7/2/2013 (2 years ago)

Catholic Online (www.catholic.org)

Parents sued to get daughter on faster waiting list; doctors say many new questions have been raised

The world has been closely following the plight of 10-year-old Sarah Murnaghan, a girl with end stage cystic fibrosis whose parents sued to have her removed from a child's waiting list for a lung transplant in order to receive lungs from an adult donor in a timely fashion. Sarah is now on her second set of lungs, after her initial transplant was rejected. The incident is provoking questions about ethical behavior in the medical community.

Sarah is now taking some breaths on her own, although she continues to breathe mostly with the help of a ventilator.

Sarah is now taking some breaths on her own, although she continues to breathe mostly with the help of a ventilator.

Highlights

By Catholic Online (NEWS CONSORTIUM)

Catholic Online (www.catholic.org)

7/2/2013 (2 years ago)

Published in Health

Keywords: Sarah Murnaghan, lung transplant, ethics


LOS ANGELES, CA (Catholic Online) - The second lung transplant given to the Pennsylvania girl raises new questions about how to make the best use of a precious resource, ethicists say.

Sarah's case is controversial as her parents sued to get her onto the transplant list for an adult set of lungs. Typically, children are considered only for child-size lungs.

"Sadly, she faces very long odds of surviving. Even with good donor lungs, survival rates are only 50 percent at six years," Arthur Caplan, a physician and head of the division of bioethics at NYU Langone Medical Center in New York City says.

"She apparently got low quality organs to try and keep her alive to 'bridge' her to another transplant," Caplan says.

"Did it make sense to give her a second set of lungs in a pretty close-to-experimental procedure? She surely needed them, but given her medical situation, should she have been on the adult list in the first place?"

A second organ transplant is inherently controversial. "If the goal is to save lives with scarce lungs, should re-transplants ever be done following an initial acute failure of a first set?" Caplan asks. "I would say no, if others could have used organs who had not had a first shot. That is a tough position, but lung transplants are rare, and not yet on a par with kidney or liver transplants."
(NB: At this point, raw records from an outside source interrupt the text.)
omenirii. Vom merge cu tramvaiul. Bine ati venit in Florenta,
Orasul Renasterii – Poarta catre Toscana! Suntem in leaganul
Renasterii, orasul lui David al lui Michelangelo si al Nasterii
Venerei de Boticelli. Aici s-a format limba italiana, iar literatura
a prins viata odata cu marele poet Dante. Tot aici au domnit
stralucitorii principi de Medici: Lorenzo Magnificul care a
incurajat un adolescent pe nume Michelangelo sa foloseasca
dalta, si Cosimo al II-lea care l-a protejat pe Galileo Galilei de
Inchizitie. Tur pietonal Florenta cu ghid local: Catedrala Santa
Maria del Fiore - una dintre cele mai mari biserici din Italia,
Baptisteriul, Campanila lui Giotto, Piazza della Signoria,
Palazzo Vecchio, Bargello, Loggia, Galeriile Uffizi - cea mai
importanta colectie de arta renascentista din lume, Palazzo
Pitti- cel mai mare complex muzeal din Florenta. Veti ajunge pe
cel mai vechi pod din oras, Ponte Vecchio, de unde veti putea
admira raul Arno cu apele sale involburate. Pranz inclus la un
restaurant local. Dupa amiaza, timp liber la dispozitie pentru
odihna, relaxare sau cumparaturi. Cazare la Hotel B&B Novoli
Sarah is now taking some breaths on her own, although she continues to breathe mostly with the help of a ventilator. Murnaghan posted pictures on Facebook of her daughter smiling wanly. She's due for additional surgery to repair her diaphragm, which was damaged during the operation, her mother says.

"Sarah is doing well, alert, improving inch by inch," Murnaghan posted on her Facebook page this weekend. Sarah's "surgery will bring us closer to successful extubation," in which doctors remove her breathing tube.
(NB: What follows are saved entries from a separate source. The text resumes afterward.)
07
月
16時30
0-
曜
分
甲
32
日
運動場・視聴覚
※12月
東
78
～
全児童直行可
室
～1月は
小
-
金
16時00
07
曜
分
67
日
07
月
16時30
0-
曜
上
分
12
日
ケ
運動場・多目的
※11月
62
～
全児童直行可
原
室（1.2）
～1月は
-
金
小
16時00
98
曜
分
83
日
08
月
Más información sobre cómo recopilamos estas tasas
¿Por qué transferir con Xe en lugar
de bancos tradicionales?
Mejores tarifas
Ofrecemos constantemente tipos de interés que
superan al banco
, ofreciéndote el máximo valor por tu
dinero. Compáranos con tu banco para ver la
A previous attempt to remove Sarah from her breathing tube was unsuccessful. "Ever since the unsuccessful extubation she has struggled with fears that she will suffocate and stop breathing."
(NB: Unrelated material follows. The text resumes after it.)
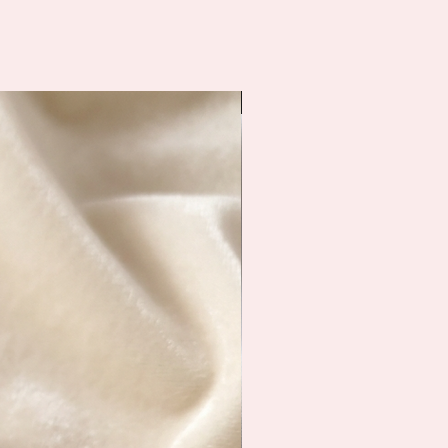
Spedizione Immediata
It's always difficult to decide how to allocate organs, because it means denying someone a chance at life, Pediatrician G. Kevin Donovan, director of the Edmund D. Pellegrino Center for Clinical Bioethics says.

The best way to make those decisions "is probably not to involve the courts," Donovan says. "The courts will have the same sympathy that we all would, but not the same medical information" as doctors at the bedside.

"It really is a very difficult case," he says. "And difficult cases make good publicity, but bad precedents."